The scrutiny and judgment of women in entertainment and politics shows that we've got a long, long way to go...
August 26, 2013

skylerwhitebitch

Breaking Bad actress Anna Gunn penned an op-ed for the New York Times remarking on the whole "I hate Skyler White" phenomena:

As an actress, I realize that viewers are entitled to have whatever feelings they want about the characters they watch. But as a human being, I’m concerned that so many people react to Skyler with such venom. Could it be that they can’t stand a woman who won’t suffer silently or “stand by her man”? That they despise her because she won’t back down or give up? Or because she is, in fact, Walter’s equal?

It’s notable that viewers have expressed similar feelings about other complex TV wives — Carmela Soprano of “The Sopranos,” Betty Draper of “Mad Men.” Male characters don’t seem to inspire this kind of public venting and vitriol.

At some point on the message boards, the character of Skyler seemed to drop out of the conversation, and people transferred their negative feelings directly to me. The already harsh online comments became outright personal attacks. One such post read: “Could somebody tell me where I can find Anna Gunn so I can kill her?” Besides being frightened (and taking steps to ensure my safety), I was also astonished: how had disliking a character spiraled into homicidal rage at the actress playing her?
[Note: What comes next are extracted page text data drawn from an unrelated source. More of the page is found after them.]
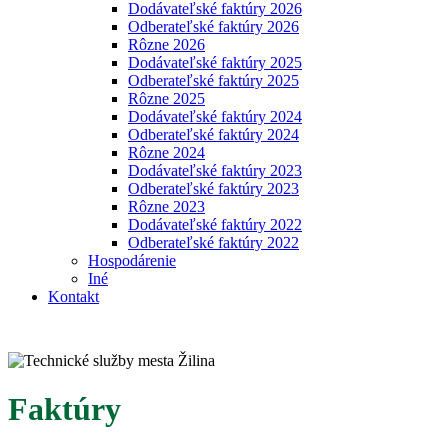
Dodávateľské faktúry 2026
Odberateľské faktúry 2026
Rôzne 2026
Dodávateľské faktúry 2025
Odberateľské faktúry 2025
Rôzne 2025
Dodávateľské faktúry 2024
Odberateľské faktúry 2024
Rôzne 2024
Dodávateľské faktúry 2023
Odberateľské faktúry 2023
Rôzne 2023
Dodávateľské faktúry 2022
Odberateľské faktúry 2022
Hospodárenie
Iné
Kontakt
Faktúry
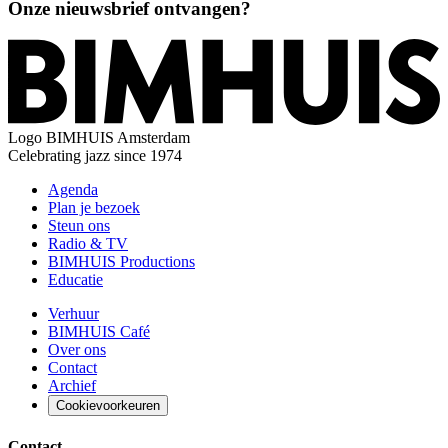
Onze nieuwsbrief ontvangen?
Logo
BIMHUIS Amsterdam
Celebrating jazz since 1974
Agenda
Plan je bezoek
Steun ons
Radio & TV
BIMHUIS Productions
Educatie
Verhuur
BIMHUIS Café
Over ons
Contact
Archief
Cookievoorkeuren
Contact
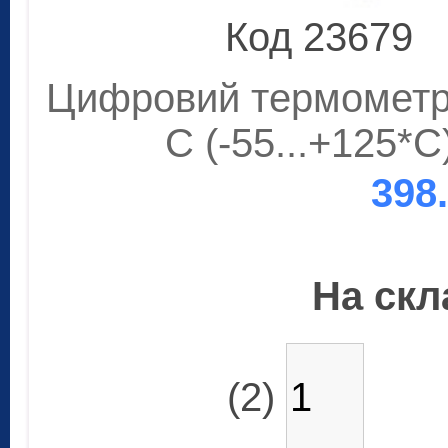
Код 23679
Цифровий термометр-
C (-55...+125*С
398
На скла
(2)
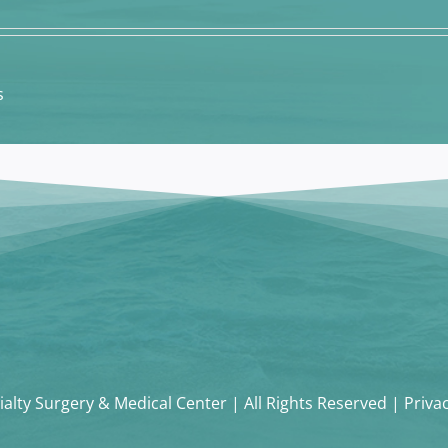
s
alty Surgery & Medical Center | All Rights Reserved | Priva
But I finally realized that most people’s hatred of Skyler had little to do with me and a lot to do with their own perception of women and wives. Because Skyler didn’t conform to a comfortable ideal of the archetypical female, she had become a kind of Rorschach test for society, a measure of our attitudes toward gender.
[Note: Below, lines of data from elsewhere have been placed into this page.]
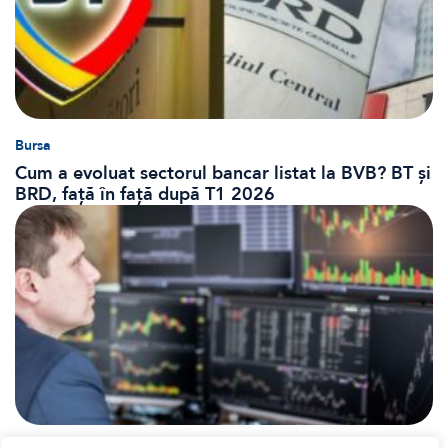
Bursa
Cum a evoluat sectorul bancar listat la BVB? BT și
BRD, față în față după T1 2026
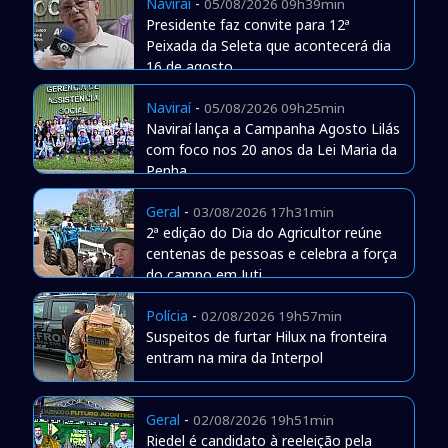
Naviraí
-
05/08/2026 09h39min
Presidente faz convite para 12ª
Peixada da Seleta que acontecerá dia
16 de agosto
Naviraí
-
05/08/2026 09h25min
Naviraí lança a Campanha Agosto Lilás
com foco nos 20 anos da Lei Maria da
Penha
Geral
-
03/08/2026 17h31min
2ª edição do Dia do Agricultor reúne
centenas de pessoas e celebra a força
do campo em Juti
Polícia
-
02/08/2026 19h57min
Suspeitos de furtar Hilux na fronteira
entram na mira da Interpol
Geral
-
02/08/2026 19h51min
Riedel é candidato à reeleição pela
There are other similar Rorschach tests around. Maureen Dowd specializes in it. Certainly, we see criticisms of female reporters not based on the job they're doing, but on their looks or guesses as to what sexual favors they had to perform to get their seat.

But it also put me in mind of Hillary Clinton and her media crowning as the presidential candidate to beat in 2016. I remember the ugliness of the 2008 primary. I actually had a liberal activist say "bros before hos", unaware of how offensive it was.

As it turned out, a recent study showed that Hillary Clinton was subjected to very gender-biased coverage in 2008:

The New York Times coverage of the 2008 presidential race was "decidedly stereotypical," according to a new study, whose author fears a similar "gendered agenda" may occur in the 2016 race.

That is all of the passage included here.